Today’s Lesson: Stirring
Recipes often use the terms “occasionally”, “frequently” and “constantly” in reference to stirring something on the stove. This is completely subjective and could be a cause for fear of cooking (Mageirocophobia). I’m here to make it a little more objective for you.
Occasionally: Let’s say you’ve got a stew on the stove over low heat. You chop an onion for your next dish; you stir your stew. You wash your dishes; you stir your stew. You change into your party dress; you stir your stew. You get the point. If your stew is going to cook for several hours or even all day, “occasionally” could get stretched out to every 20 minutes to an hour.
Frequently: Pretend that you are sauteing some veggies over medium to medium high heat. You step away to read your recipe; you stir your veggies. You wash one or two dishes; you stir your veggies. You answer the door; you stir your veggies. You aren’t standing over the pan and stressing over stirring, but you aren’t watching a show either!

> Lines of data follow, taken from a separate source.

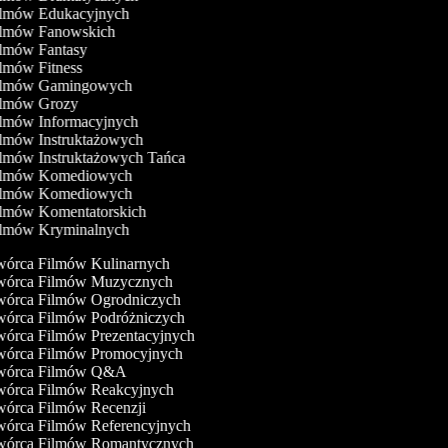
Filmów Edukacyjnych
Filmów Fanowskich
ilmów Fantasy
ilmów Fitness
Filmów Gamingowych
Filmów Grozy
ilmów Informacyjnych
ilmów Instruktażowych
ilmów Instruktażowych Tańca
Filmów Komediowych
Filmów Komediowych
ilmów Komentatorskich
Filmów Kryminalnych
órca Filmów Kulinarnych
órca Filmów Muzycznych
órca Filmów Ogrodniczych
órca Filmów Podróżniczych
órca Filmów Prezentacyjnych
órca Filmów Promocyjnych
órca Filmów Q&A
órca Filmów Reakcyjnych
órca Filmów Recenzji
órca Filmów Referencyjnych
órca Filmów Romantycznych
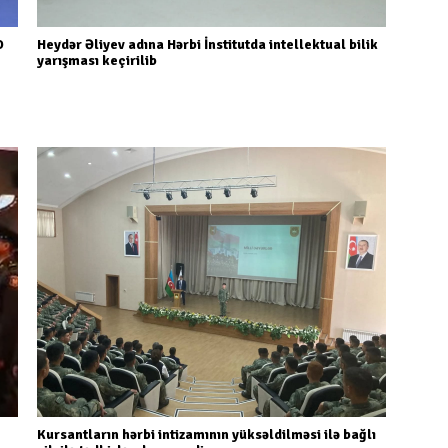
O
Heydər Əliyev adına Hərbi İnstitutda intellektual bilik
yarışması keçirilib
Kursantların hərbi intizamının yüksəldilməsi ilə bağlı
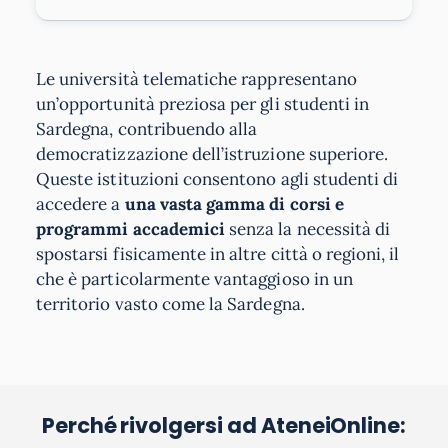
Le università telematiche rappresentano
un’opportunità preziosa per gli studenti in
Sardegna, contribuendo alla
democratizzazione dell’istruzione superiore.
Queste istituzioni consentono agli studenti di
accedere a
una vasta gamma di corsi e
programmi accademici
senza la necessità di
spostarsi fisicamente in altre città o regioni, il
che è particolarmente vantaggioso in un
territorio vasto come la Sardegna.
Perché rivolgersi ad AteneiOnline:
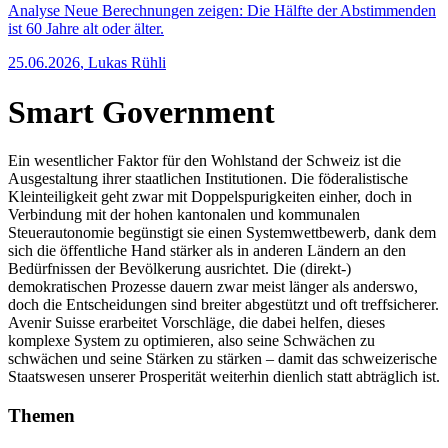
Analyse
Neue Berechnungen zeigen: Die Hälfte der Abstimmenden
ist 60 Jahre alt oder älter.
25.06.2026
,
Lukas Rühli
Smart Government
Ein wesentlicher Faktor für den Wohlstand der Schweiz ist die
Ausgestaltung ihrer staatlichen Institutionen. Die föderalistische
Kleinteiligkeit geht zwar mit Doppelspurigkeiten einher, doch in
Verbindung mit der hohen kantonalen und kommunalen
Steuerautonomie begünstigt sie einen Systemwettbewerb, dank dem
sich die öffentliche Hand stärker als in anderen Ländern an den
Bedürfnissen der Bevölkerung ausrichtet. Die (direkt-)​
demokratischen Prozesse dauern zwar meist länger als anderswo,
doch die Entscheidungen sind breiter abgestützt und oft treffsicherer.
Avenir Suisse erarbeitet Vorschläge, die dabei helfen, dieses
komplexe System zu optimieren, also seine Schwächen zu
schwächen und seine Stärken zu stärken – damit das schweizerische
Staatswesen unserer Prosperität weiterhin dienlich statt abträglich ist.
Themen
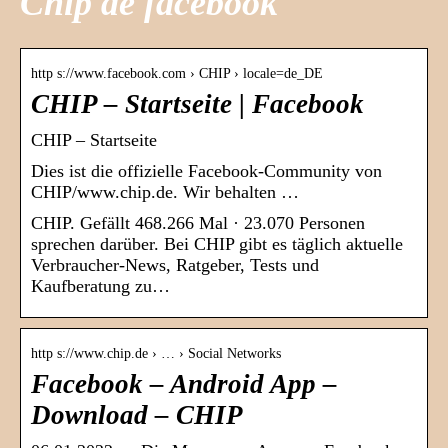
Chip de facebook
http s://www.facebook.com › CHIP › locale=de_DE
CHIP – Startseite | Facebook
CHIP – Startseite
Dies ist die offizielle Facebook-Community von
CHIP/www.chip.de. Wir behalten …
CHIP. Gefällt 468.266 Mal · 23.070 Personen
sprechen darüber. Bei CHIP gibt es täglich aktuelle
Verbraucher-News, Ratgeber, Tests und
Kaufberatung zu…
http s://www.chip.de › … › Social Networks
Facebook – Android App –
Download – CHIP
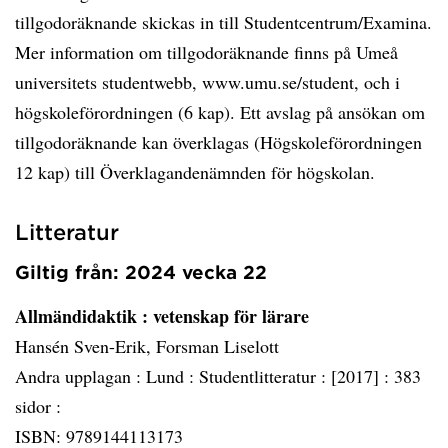
tillgodoräknande skickas in till Studentcentrum/Examina.
Mer information om tillgodoräknande finns på Umeå
universitets studentwebb, www.umu.se/student, och i
högskoleförordningen (6 kap). Ett avslag på ansökan om
tillgodoräknande kan överklagas (Högskoleförordningen
12 kap) till Överklagandenämnden för högskolan.
Litteratur
Giltig från: 2024 vecka 22
Allmändidaktik
: vetenskap för lärare
Hansén Sven-Erik, Forsman Liselott
Andra upplagan :
Lund :
Studentlitteratur :
[2017] :
383
sidor :
ISBN: 9789144113173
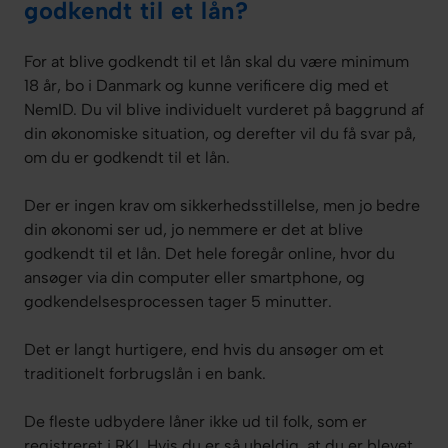
godkendt til et lån?
For at blive godkendt til et lån skal du være minimum
18 år, bo i Danmark og kunne verificere dig med et
NemID. Du vil blive individuelt vurderet på baggrund af
din økonomiske situation, og derefter vil du få svar på,
om du er godkendt til et lån.
Der er ingen krav om sikkerhedsstillelse, men jo bedre
din økonomi ser ud, jo nemmere er det at blive
godkendt til et lån. Det hele foregår online, hvor du
ansøger via din computer eller smartphone, og
godkendelsesprocessen tager 5 minutter.
Det er langt hurtigere, end hvis du ansøger om et
traditionelt forbrugslån i en bank.
De fleste udbydere låner ikke ud til folk, som er
registreret i RKI. Hvis du er så uheldig, at du er blevet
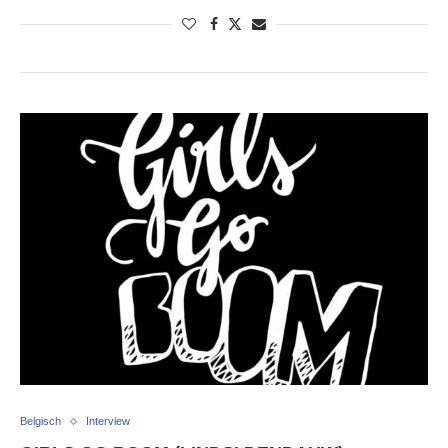
Belgisch
Interview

Constantly: This term is used most often when you are thickening something or stirring something that contains a lot of milk or cream. You have to stir things you are thickening constantly so they don’t turn into gloopy goo. It is the best way to monitor the cooking process so you can turn off the heat the second that it is thick enough based on the recipe. You have to stir milk based things constantly because they burn easily on the bottom of your pan if they’re not swirling around.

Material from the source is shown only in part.